Having started with just a few enterprise users of the Optimal Workshop platform, a meeting between the two companies led to it being used more widely across Intuit, with workshops from stakeholders of both companies deepening the relationship.
“Working with Optimal Workshop has been super empowering for me as a designer, because oftentimes, when we have a hypothesis, we have to lean on analysts or engineers to help us either run tests and products,” says Harmon. “With Optimal Workshop, I’m given the keys to the investigation myself. So when I have my hypothesis, I can quickly run tests with customers and get results sometimes in a day. It’s like, ‘poof, magic’.
“It also really helps us test at scale. With one of the projects that we were working on recently, we were able to run 600 different tree test studies. And in the process of doing those, we really narrowed in on a direction that we feel confident in launching a product because it could have a really major impact. Optimal Workshop has been both empowering and has helped us design with data-backed decisions.”
When you speak to some of Intuit’s leading lights about the future of design, you notice that they are taking a broad view. Of course, there are grand ambitions on a micro level, to improve design yet further, to bring in more design expertise and to fine tune its processes on an ongoing basis. But the real excitement comes when talking about the impact design can have on a far broader level.
“I think we could already attest that design has changed the world, through the Industrial Revolution and the Information Age,” says Preston. “Where it probably has the ability to change the world now is its application with really grand challenges, so how do we get to space differently, how do we overhaul power and energy infrastructure to become more sustainable, how are we going to solve climate change?
“Those are grand challenges that are going to involve design, they already do involve design. I think it is going to be really interesting to see the design process transcend from where it has been traditionally, which is to make products and services, to being a tool to really power the world and impact our daily lives.”

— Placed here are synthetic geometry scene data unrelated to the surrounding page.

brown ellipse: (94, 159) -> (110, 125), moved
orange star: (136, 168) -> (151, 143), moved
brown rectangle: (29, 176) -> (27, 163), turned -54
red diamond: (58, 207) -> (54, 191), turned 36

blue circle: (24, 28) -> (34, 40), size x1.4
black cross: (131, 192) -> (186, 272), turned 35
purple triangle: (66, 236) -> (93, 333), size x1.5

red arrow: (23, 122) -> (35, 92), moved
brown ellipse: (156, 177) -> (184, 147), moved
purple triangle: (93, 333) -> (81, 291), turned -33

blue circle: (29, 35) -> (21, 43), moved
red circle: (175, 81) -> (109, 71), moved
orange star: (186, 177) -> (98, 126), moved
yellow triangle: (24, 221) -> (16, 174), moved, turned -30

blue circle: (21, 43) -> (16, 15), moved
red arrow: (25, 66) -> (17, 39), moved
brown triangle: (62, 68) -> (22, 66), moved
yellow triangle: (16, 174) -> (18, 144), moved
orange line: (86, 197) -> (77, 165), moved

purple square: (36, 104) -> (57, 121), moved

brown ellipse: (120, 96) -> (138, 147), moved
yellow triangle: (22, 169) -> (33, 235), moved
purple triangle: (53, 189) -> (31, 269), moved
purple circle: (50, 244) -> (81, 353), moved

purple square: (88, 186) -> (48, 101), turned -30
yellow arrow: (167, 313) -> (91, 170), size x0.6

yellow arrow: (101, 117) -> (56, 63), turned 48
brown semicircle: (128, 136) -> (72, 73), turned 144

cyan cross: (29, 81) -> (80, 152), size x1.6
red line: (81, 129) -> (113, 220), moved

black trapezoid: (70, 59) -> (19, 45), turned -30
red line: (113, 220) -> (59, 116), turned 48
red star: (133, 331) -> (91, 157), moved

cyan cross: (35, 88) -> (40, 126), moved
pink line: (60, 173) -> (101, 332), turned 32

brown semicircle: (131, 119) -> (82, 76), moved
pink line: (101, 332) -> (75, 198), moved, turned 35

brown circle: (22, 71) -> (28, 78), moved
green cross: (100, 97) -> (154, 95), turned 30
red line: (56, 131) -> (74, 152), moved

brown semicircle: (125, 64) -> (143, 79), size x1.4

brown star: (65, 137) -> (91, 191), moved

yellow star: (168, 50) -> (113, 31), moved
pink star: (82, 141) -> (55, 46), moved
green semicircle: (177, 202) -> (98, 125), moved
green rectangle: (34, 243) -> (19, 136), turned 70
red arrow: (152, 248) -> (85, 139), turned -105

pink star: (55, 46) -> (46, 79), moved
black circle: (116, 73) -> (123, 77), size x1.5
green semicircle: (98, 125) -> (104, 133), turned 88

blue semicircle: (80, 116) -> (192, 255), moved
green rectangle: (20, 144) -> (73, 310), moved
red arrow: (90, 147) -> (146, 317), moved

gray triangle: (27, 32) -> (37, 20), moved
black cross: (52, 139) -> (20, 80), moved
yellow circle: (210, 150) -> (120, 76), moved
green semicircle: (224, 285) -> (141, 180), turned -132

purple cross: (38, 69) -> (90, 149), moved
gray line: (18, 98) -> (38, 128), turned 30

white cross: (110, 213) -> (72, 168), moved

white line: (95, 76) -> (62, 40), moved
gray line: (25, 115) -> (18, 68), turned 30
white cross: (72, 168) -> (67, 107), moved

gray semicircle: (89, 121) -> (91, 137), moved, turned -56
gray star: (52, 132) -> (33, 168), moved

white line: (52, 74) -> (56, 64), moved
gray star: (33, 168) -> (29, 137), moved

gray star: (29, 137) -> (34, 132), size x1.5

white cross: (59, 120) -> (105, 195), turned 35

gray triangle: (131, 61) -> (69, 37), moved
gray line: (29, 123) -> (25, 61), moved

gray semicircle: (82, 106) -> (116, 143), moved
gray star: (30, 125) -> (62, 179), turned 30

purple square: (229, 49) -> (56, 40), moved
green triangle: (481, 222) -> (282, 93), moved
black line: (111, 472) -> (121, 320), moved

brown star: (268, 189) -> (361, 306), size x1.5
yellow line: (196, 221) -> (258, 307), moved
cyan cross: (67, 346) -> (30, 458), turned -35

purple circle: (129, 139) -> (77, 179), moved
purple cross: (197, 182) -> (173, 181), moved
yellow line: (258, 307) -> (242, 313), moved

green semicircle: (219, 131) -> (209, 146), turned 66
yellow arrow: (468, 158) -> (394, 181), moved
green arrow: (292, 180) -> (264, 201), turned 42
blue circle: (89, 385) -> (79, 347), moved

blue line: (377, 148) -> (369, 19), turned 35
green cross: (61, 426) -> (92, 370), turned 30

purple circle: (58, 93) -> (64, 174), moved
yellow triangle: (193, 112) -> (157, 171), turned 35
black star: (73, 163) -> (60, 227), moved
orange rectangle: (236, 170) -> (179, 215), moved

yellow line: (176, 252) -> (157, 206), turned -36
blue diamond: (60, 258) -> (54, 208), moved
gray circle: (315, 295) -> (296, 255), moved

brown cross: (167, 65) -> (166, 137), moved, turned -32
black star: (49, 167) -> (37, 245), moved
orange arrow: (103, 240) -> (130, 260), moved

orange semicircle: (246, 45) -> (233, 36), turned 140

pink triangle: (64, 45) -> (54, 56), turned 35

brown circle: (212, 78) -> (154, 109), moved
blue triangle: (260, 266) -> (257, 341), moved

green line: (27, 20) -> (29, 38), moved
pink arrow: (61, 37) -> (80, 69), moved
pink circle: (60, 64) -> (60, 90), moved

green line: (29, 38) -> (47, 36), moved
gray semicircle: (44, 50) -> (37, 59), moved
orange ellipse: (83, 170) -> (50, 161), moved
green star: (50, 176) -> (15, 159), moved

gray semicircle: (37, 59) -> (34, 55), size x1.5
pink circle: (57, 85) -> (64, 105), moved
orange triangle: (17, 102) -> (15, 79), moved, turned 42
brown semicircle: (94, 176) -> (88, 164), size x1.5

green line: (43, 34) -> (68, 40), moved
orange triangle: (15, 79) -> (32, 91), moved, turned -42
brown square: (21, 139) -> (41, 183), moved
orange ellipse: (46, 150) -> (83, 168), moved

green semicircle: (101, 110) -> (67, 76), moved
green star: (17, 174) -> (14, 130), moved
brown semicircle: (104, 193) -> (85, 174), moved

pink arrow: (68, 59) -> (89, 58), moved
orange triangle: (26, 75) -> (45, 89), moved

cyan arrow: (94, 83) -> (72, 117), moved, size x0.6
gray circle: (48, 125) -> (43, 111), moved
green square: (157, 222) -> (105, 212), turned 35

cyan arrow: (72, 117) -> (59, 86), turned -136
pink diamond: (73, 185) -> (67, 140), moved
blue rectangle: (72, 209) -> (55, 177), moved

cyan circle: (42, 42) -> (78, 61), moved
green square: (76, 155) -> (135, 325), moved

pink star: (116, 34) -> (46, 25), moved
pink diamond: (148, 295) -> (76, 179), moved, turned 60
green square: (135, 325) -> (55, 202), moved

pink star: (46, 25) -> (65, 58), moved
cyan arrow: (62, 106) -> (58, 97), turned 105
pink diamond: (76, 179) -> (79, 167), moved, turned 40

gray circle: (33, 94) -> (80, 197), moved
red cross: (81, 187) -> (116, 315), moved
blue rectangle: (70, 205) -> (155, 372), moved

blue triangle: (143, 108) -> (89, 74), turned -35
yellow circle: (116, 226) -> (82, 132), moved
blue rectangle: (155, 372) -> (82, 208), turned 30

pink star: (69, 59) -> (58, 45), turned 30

Looking ahead, Harmon says her hope for design is that it becomes more diverse and boundaryless and that designers can increasingly use their skills outside of their usual confines for the benefit of all of society.
“I think we can see how design is so valuable to the creation of products and communication and I’d love to see the impact that we could have on things like social systems and larger-scale issues. It’d be really awesome that in the next few years if there are major advances in education, or sustainability or social justice and things like that, these improvements wouldn’t have been possible if design didn’t have a seat at the table.”